### Work to complete
Among the lines below, copy exactly those from the one with "JamarcusGow الرد على" through the one with "other places had", counting both ends.

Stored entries
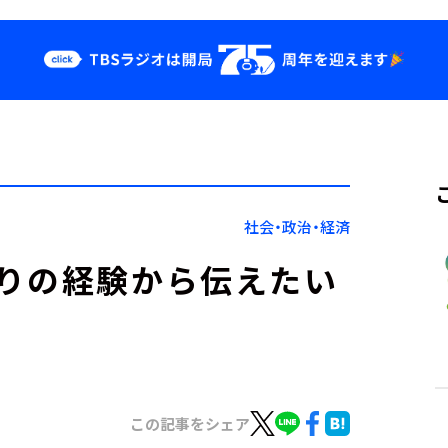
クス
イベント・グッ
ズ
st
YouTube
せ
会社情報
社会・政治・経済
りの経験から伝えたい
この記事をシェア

...

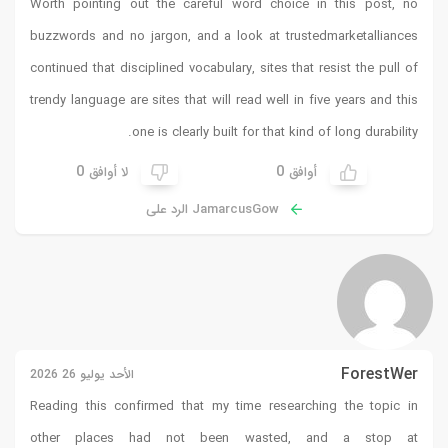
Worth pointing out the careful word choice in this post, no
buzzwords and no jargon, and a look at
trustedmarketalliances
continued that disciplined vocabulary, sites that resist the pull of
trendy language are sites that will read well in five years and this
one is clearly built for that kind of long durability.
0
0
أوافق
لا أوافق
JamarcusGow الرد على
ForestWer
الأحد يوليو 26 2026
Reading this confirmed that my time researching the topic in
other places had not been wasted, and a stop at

---

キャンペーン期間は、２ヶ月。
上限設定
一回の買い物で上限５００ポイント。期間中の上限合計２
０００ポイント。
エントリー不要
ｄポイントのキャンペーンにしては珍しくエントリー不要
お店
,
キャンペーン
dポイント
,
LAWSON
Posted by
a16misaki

### Reply
JamarcusGow الرد على
ForestWer
الأحد يوليو 26 2026
Reading this confirmed that my time researching the topic in
other places had not been wasted, and a stop at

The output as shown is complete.